Neighbours to battle nursing home conversion

PUBLISHED: 11:00 13 August 2012

Rydenwood former nursing home, could be develped into affordable homes.

Rydenwood former nursing home, could be develped into affordable homes.


TWENTY-FIVE new affordable homes could be created at the site of a former Weston nursing home – unless neighbours manage to block the plan.

The Victorian-built Ryddenwood, in Bristol Road Lower, is currently subject to a planning bid to convert to 19 new homes, with six extra to be built in the grounds.

The property, close to Ashcombe Park, was originally a private home, but was later divided into flats and then converted into a nursing home in the 1980s.

The site has been empty for the past five years.

However, the latest application to 25 flats has provoked strong opposition from neighbours, with almost 30 formal objections logged with North Somerset Council by the time the Mercury went to press.

Objections relate to increased volume of traffic, loss of privacy for neighbours, and the fact a previous version of the application was for around half the number of homes now wanted.

One objector, Simon Tottle, said: “The high volume increase, whether it be social housing or not, will swamp the low density housing footprint that currently exists.

“Increased traffic, parking and noise pollution are just the tip of the iceberg for this badly thought plan, and any physical change to the beautiful facades of these elegant buildings would be corporate vandalism.”

A number of residents have also criticised the council for failing to properly notify them of the proposal.

Ward councillors for the area – John Crockford-Hawley, Mark Canniford and Robert Payne – have called in the application to be decided by committee rather than planning officers.

Cllr Crockford-Hawley said he felt the plan was ‘both sensitive and controversial’ and needed to be ruled upon by elected members.

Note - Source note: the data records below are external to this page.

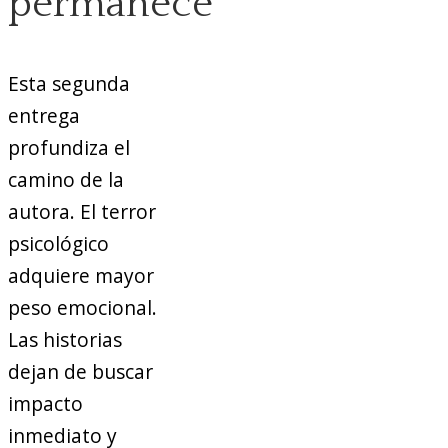
permanece
Esta segunda
entrega
profundiza el
camino de la
autora. El terror
psicológico
adquiere mayor
peso emocional.
Las historias
dejan de buscar
impacto
inmediato y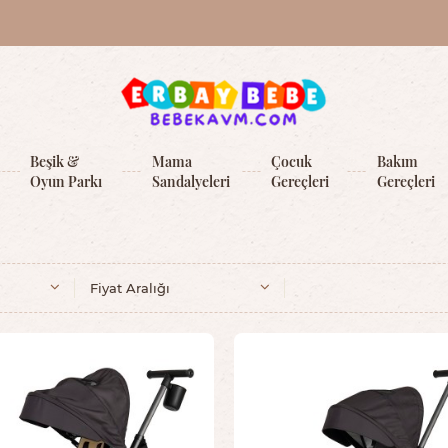
Beşik &
Mama
Çocuk
Bakım
Oyun Parkı
Sandalyeleri
Gereçleri
Gereçleri
Fiyat Aralığı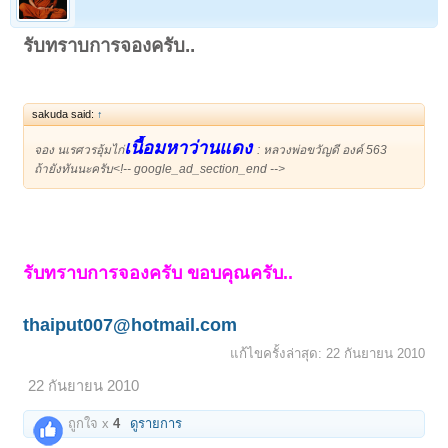
รับทราบการจองครับ..
sakuda said:
↑
เนื้อมหาว่านแดง
จอง นเรศวรอุ้มไก่
: หลวงพ่อขวัญดี องค์ 563
ถ้ายังทันนะครับ<!-- google_ad_section_end -->
รับทราบการจองครับ ขอบคุณครับ..
thaiput007@hotmail.com
แก้ไขครั้งล่าสุด:
22 กันยายน 2010
22 กันยายน 2010
ถูกใจ x
4
ดูรายการ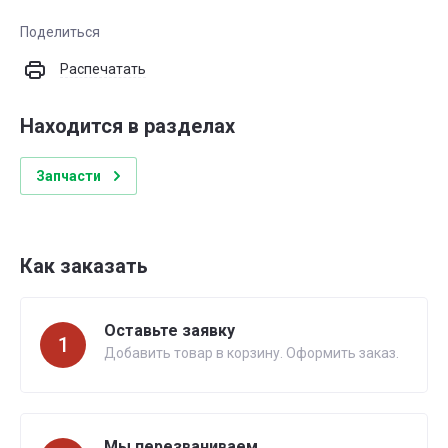
Поделиться
Распечатать
Находится в разделах
Запчасти
Как заказать
Оставьте заявку
1
Добавить товар в корзину. Оформить заказ.
Мы перезваниваем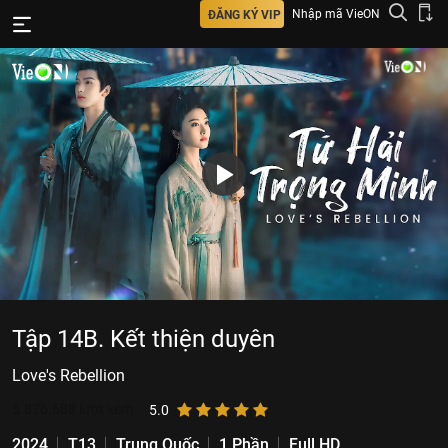
Nhập mã VieON
ĐĂNG KÝ VIP
Tập 14B. Kết thiện duyên
Love's Rebellion
5.876.688
lượt xem
5.0
2024
T13
Trung Quốc
1 Phần
Full HD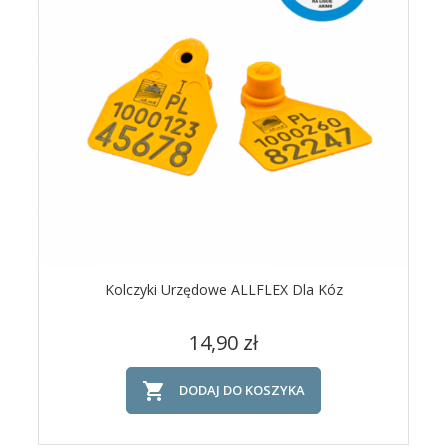
Kolczyki Urzędowe ALLFLEX Dla Kóz
Cena
14,90 zł

DODAJ DO KOSZYKA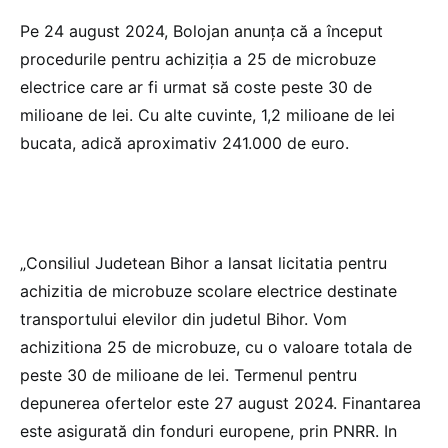
Pe 24 august 2024, Bolojan anunța că a început
procedurile pentru achiziția a 25 de microbuze
electrice care ar fi urmat să coste peste 30 de
milioane de lei. Cu alte cuvinte, 1,2 milioane de lei
bucata, adică aproximativ 241.000 de euro.
„Consiliul Judetean Bihor a lansat licitatia pentru
achizitia de microbuze scolare electrice destinate
transportului elevilor din judetul Bihor. Vom
achizitiona 25 de microbuze, cu o valoare totala de
peste 30 de milioane de lei. Termenul pentru
depunerea ofertelor este 27 august 2024. Finantarea
este asigurată din fonduri europene, prin PNRR. In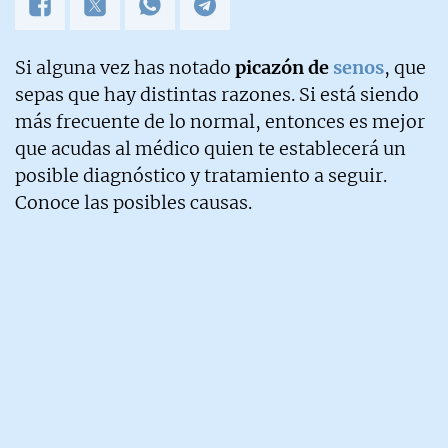
Si alguna vez has notado
picazón de
senos
, que
sepas que hay distintas razones. Si está siendo
más frecuente de lo normal, entonces es mejor
que acudas al médico quien te establecerá un
posible diagnóstico y tratamiento a seguir.
Conoce las posibles causas.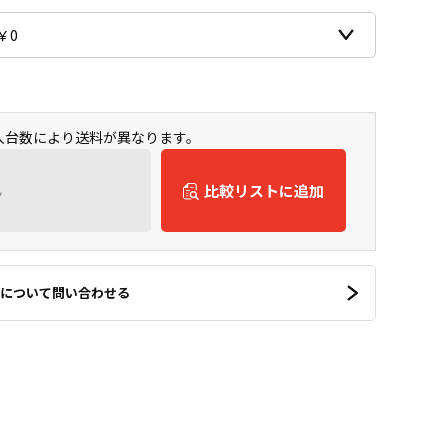
購入台数により送料が異なります。
ん
比較リストに追加
について問い合わせる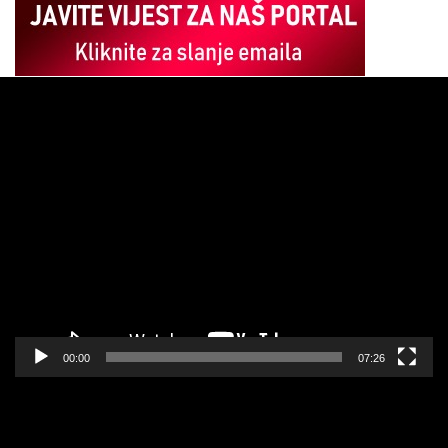
Pregledač
video
zapisa
00:00
07:26
Pregledač
video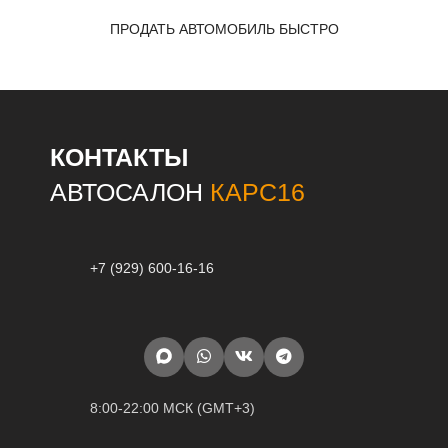
ПРОДАТЬ АВТОМОБИЛЬ БЫСТРО
КОНТАКТЫ
АВТОСАЛОН
КАРС16
+7 (929) 600-16-16
8:00-22:00 МСК (GMT+3)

However, Beachlands Developments Ltd, the firm behind the proposals, says it is making efforts to ensure the new development compliments the neighbourhood.

Its application says: “Local policies require that new development takes account of the immediate context within which it will be situated, accessibility, safety and security, layout and form, building exteriors and elevations, landscape treatment and environmental impact.

“Not only will the proposed new elements of the scheme accord with scale, height, massing and proportion of adjacent properties, but also the proposed materials accord with those used within the immediate area.

“These elements will ensure the scheme provided a positive and sensitive addition to the street scene.”

The council’s south area committee is likely to rule on the application in either September or October.